BigQuery: Set up limits and custom quotas through API
BigQuery is the petabytes scale data warehouse on Google Cloud Platform. You can load a lot of data freely and easily, the storage cost is very affordable with an automatic switch to cold storage after 90 days.
When you use the on-demand pricing, the cost is based on the volume of data that the query scans (about $5 per TB for the cheaper location) in your queries. And when you have terabytes or petabytes, it can become expensive!
Cost optimizations
For optimizing the data organisation and reduce the volume of data that you scan, you can clusterize and/or partition your data on any fields. You can also require the partition filter in the where
clause of the queries. The objective is to force the requester to ask himself about the data scanned for optimizing the queries.
However, nothing forces the requester to use the partitioned field smartly or to prevent a badly use of it. Thereby, requiring the partition field in each request can be useless and the whole data can still be scanned.

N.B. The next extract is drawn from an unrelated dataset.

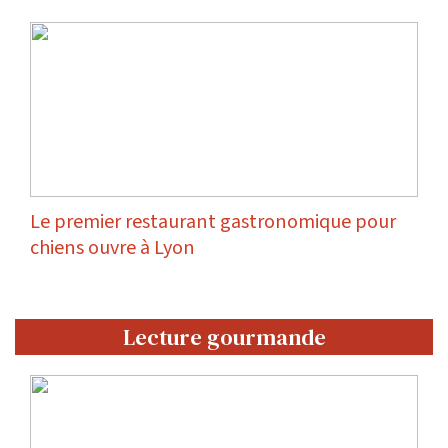
Le premier restaurant gastronomique pour
chiens ouvre à Lyon
Lecture gourmande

Custom quotas on volume of data scanned
To prevent the scanning of large volumes of data due to the lacks of partitioning or bad usages of partitions, Google allows to set custom quotas on volume of data scanned per user or per project. The quotas are reset to 0 every days at midnight, pacific time.
It’s easy to set a quota
- Go to quotas page
- Select only BigQuery service
- Look for
Query usage per day per user
orQuery usage per day
and select it (click on line) - Click on
Edit Quotas
- Set the limit on the right side, validate and
Submit
Perfect per console, but how to do it at scale?
Automate the quota limits
My company is global (50+ countries), thousands of GCP projects (3k+) and BigQuery tables (100k+), hundreds of subsidiaries, and lot of different internal and external IT teams and data scientists. With my colleagues at headquarters, we do a lot for training, helping and assisting users for preventing mistakes and unexpected cost. But it’s not enough.

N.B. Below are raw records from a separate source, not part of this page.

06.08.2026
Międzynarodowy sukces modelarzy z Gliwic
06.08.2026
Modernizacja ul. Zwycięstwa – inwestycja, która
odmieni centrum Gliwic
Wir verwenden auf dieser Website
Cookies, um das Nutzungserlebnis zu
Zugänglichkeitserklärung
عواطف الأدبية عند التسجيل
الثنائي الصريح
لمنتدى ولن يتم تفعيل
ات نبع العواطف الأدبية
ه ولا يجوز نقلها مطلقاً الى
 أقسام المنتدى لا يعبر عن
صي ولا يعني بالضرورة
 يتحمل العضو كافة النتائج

Thereby, we decided to set a limit on all DEV and TEST projects, for production, it’s only when requested by the teams in charge of the project. For this, we wanted to use the service management API and we tried all the documented endpoints… It’s impossible to update quotas via API!!

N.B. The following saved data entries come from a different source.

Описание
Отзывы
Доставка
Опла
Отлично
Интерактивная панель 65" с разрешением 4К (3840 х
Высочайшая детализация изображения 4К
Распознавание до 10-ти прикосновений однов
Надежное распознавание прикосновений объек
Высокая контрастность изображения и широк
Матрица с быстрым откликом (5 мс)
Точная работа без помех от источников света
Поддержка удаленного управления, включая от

How to update thousands of project? and how to apply this automatically on new ones?
Undocumented API usage
Stuck in a dead end, I tried to understand how the API worked in the console thanks to the developer mode of Chrome and I found a workaround.
Important note: The following explanation is not documented by Google and can change or be blocked at any time, without warning. Use with caution.
The API principle
To invoke this API, use this URL. Replace the PROJECT_ID
with your own project ID.
https://servicemanagement.googleapis.com/v1/services/bigquery-json.googleapis.com/projectSettings/PROJECT_ID?updateMask=quotaSettings.consumerOverrides%5B%22QueryUsagePerDay%22%5D
Replace the value QueryUsagePerDay
with QueryUsagePerUserPerDay
if you want to set the limit per user and not per project
The API is secured, you have to present an HTTP Bearer access token with your request. The call uses the HTTP verb PATCH
and you have to present application/json
content-type body.
The limit is in MB. Here the body sets the limit to 150Tb per day on the project. Replace the PROJECT_ID
with your own project ID.
{
"quotaSettings":
{
"adminOverrides":{},
"consumerOverrides":
{
"QueryUsagePerDay":
{
"limit":"151380224"
}
},
"force":true
},
"consumerProjectId":"PROJECT_ID",
"serviceName":"bigquery-json.googleapis.com"
}
Replace the value QueryUsagePerDay
with QueryUsagePerUserPerDay
if you want to set the limit per user and not per project
Put it all together
For experimenting this API, make a call with curl
. Create a file with data
as name and the previous body as content. Then, run this command (for example on Cloud Shell). Replace the PROJECT_ID
with your own project ID.
curl -d @data \
-H "content-type: application/json" \
-H "Authorization: Bearer $(gcloud auth print-access-token)" \
-X PATCH \
"https://servicemanagement.googleapis.com/v1/services/bigquery-json.googleapis.com/projectSettings/PROJECT_ID?updateMask=quotaSettings.consumerOverrides%5B%22QueryUsagePerDay%22%5D"
The answer is the ID of the operation
{
"name": "operations/tmo-quf.9d6e6e04-28fd-4147-8fee-dea59764b5d0"
}
Check the console
Great, that works!
Use with caution
Now, you can script this quotas API and include this in all your automated project creations, and performing an update of your existing projects.
However, keep in mind that is an hack and the viability of this solution is not guaranteed.